Support for laravel 10.

Version 12

Support for laravel 9 (thanks to Julian Martin)

Version 11

BREAKING CHANGE

Version 11 changes fetch method from PDO::FETCH_ASSOC to laravel's default PDO::FETCH_OBJ.

Version 10.1

PHP 8 support added. All existing tests pass when run on machine with php 8 installed. No changes were needed in code (only composer.json was updated).

Version 10

Updated project to work with laravel 8.

Note: crate-pdo now allows saving of objects into string fields.

If you have a User object with name field set as string and if you do:

$foo = new stdClass();
$foo->bar = 'test';
User::create(['id'=>1,'name'=> $foo]);

it will do an insert with 'name' field set to object {"bar": "test"}. I don't know if it's a feature or a bug.. I'll leave it to the developers to use it or not.

Connection::recordsHaveBeenModified() is now properly called for all laravels that have it defined.

Version 9.1

Support for table patitioning and generated tables (pull #34). Updated crate-dbal to version 2.0 (pull #33).

Version 9.0

Thanks to Julian Martin this project now works with laravel 6.X. PHP 7.2 is now mandatory (it is mandatory for Laravel 6 also).

Version 8.0

Updated project to work with laravel 5.8 No new functionalities, only fixes compatibility issues with changes in L 5.8.

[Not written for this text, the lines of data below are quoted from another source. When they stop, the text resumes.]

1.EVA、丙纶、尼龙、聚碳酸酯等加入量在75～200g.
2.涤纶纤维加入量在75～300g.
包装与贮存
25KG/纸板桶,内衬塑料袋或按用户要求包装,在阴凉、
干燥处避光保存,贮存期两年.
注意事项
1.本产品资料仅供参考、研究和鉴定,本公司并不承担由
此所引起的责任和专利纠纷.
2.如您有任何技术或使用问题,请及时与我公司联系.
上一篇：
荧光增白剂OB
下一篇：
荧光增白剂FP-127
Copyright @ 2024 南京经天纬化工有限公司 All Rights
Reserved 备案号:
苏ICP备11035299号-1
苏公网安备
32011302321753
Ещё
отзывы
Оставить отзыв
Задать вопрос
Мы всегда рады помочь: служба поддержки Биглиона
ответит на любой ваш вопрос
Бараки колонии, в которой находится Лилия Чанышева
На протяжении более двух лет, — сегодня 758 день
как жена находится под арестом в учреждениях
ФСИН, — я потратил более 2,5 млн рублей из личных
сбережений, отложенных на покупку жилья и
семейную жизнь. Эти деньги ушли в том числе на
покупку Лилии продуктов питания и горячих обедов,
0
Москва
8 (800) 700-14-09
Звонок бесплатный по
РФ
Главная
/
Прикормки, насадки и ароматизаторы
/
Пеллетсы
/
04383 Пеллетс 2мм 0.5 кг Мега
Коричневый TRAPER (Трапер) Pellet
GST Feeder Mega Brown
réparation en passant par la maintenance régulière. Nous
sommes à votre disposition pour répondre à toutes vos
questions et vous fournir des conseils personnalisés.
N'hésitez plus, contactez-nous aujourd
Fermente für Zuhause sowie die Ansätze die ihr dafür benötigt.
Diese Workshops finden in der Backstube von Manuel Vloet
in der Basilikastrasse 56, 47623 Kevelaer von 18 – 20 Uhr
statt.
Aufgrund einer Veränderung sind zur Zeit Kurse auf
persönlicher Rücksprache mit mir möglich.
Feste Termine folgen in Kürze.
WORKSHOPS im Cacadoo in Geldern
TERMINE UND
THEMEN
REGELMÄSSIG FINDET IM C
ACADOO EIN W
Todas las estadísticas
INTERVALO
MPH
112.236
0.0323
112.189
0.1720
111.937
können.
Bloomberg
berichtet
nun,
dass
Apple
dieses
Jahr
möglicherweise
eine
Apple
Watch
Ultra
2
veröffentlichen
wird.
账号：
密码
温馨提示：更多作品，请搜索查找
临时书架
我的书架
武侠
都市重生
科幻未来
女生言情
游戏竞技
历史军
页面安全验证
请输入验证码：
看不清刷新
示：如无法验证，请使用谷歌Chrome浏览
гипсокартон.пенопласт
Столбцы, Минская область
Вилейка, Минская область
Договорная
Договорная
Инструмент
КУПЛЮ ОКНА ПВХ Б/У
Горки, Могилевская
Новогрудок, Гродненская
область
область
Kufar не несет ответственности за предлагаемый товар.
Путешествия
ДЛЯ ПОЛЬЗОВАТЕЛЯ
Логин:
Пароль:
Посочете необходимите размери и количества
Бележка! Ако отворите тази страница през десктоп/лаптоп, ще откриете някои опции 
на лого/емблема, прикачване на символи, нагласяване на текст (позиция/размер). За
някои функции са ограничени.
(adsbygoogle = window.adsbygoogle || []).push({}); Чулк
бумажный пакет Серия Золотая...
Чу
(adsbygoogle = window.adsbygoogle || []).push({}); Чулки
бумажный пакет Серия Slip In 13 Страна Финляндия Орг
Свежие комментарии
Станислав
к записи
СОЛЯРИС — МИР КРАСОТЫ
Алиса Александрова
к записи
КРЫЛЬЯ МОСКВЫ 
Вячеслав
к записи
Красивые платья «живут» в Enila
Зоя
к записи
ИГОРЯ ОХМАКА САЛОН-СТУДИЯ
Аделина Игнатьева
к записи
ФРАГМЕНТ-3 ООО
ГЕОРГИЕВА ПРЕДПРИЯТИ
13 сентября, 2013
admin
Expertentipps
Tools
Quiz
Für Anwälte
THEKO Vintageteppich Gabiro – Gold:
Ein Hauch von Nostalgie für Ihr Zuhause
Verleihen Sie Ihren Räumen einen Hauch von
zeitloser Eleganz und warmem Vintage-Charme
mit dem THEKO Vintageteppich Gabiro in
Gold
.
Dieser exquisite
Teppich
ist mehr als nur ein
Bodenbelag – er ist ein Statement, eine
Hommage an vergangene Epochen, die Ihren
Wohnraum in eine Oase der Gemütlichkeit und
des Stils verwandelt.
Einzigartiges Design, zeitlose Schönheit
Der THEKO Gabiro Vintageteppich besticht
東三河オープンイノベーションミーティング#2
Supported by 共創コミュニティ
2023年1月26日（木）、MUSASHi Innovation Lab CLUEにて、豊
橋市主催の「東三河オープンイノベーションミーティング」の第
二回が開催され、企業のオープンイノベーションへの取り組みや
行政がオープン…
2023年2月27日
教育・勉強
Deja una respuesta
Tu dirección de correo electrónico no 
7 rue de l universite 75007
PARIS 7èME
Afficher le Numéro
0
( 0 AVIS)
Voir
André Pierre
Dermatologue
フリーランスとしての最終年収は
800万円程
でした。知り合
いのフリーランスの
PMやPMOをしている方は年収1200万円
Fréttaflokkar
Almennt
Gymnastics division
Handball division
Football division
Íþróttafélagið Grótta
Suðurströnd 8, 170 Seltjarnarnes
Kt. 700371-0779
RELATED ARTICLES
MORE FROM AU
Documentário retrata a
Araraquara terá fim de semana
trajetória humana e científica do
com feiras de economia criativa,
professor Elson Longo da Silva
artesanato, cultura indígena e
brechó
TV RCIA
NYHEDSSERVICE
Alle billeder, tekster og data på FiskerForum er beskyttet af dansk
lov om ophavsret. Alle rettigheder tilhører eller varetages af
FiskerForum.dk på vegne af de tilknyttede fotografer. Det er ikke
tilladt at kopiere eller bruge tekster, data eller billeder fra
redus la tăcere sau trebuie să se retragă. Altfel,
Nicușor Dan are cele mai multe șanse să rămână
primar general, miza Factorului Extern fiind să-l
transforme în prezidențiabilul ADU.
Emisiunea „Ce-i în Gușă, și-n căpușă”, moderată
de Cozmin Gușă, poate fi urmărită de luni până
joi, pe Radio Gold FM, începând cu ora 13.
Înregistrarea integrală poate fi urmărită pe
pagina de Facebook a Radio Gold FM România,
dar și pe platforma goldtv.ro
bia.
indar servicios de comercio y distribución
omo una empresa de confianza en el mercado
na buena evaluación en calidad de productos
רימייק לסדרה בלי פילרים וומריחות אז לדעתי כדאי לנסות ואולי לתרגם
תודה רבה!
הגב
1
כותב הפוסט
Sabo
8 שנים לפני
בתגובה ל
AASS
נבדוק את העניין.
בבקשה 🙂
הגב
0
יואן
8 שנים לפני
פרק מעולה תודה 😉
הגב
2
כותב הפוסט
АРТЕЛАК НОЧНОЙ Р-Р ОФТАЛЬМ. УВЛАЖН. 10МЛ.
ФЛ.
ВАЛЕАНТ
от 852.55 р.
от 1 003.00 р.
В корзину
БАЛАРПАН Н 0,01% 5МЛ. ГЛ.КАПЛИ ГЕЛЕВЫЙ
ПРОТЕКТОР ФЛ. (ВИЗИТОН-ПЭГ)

Reworked test cases to work with phpunit 8 and 9.

Version 7.0

Updated project to work with laravel 5.7 No new functionalities, only fixes compatibility issues with changes in L 5.7.

Version 6.0

Updated project to work with laravel 5.6

Version 5.0

Updated project to work with laravel 5.5. The new 5.0 version works only with laravel 5.5.X.

Version 4.0

Updated and synced with laravel 5.4. The runQueryCallback method is different in 5.4 as it was in 5.3. So you'll have to use 4.0 with laravel 5.4.

This is an internal change, you work with laravel and crate as you did before. It's just a notice that 4.0 is not compatible with <5.3 laravels.

Version 3.1

Exceptions

Version 3.1. brings custom QueryException. This means that in case of SQL errors you'll be able to see SQL and it's parameters even if some of them are objects or arrays.

$foo = new stdClass();
$foo->bar = 'test';
User::create(['id'=>1,'name'=> $foo,'email'=>'user1@example.com']);

Throws:

QueryException:
SQLActionException [Validation failed for name: cannot cast {bar=test} to string] (SQL: insert into users (id, name, email) values (1, {"bar":"test"}, "user1@example.com"))
Connection

Connection to crate can take table prefix. Add prefix key to your crate configuration to use it.

'crate' => array(
    'driver'   => 'crate',
    'host'     => 'localhost',
    'database' => 'doc',
    'port'     => 4200,
    'prefix'   => 'sys',
),
New types

See commit and official crate docs

Tests

There are two kinds of tests:

Lexical tests

Lexical tests check if SQL statements produced by Query builder are semantically correct.

These tests are executed relatively fast. They check that all common SQLs are unaffected by code changes.

Data tests

Data tests connect to real Crate.io server and try to manage data there. Selecting, inserting, updating, deleting queries, all are tested.

These tests take longer to finish. We found that queriying for a record immediatelly after it has been inserted can produce negative results. Crate needs some time between insert (or delete, or update) requests and all next selects that query for this changes. So we have couple of sleep(1) statements in test code.

Running data tests for the first time will probably fail as migration table will not exist yet. Try rerunning test and it will proceed ok. Oh, and you'll have to change $table->increment('id') to $table->integer('id'); in DatabaseMigrationRepository::createRepository or it will break as increments are not supported.

Conenction properties for tests are in tests/DataTests/Config/database.php file and can be changed for your setup.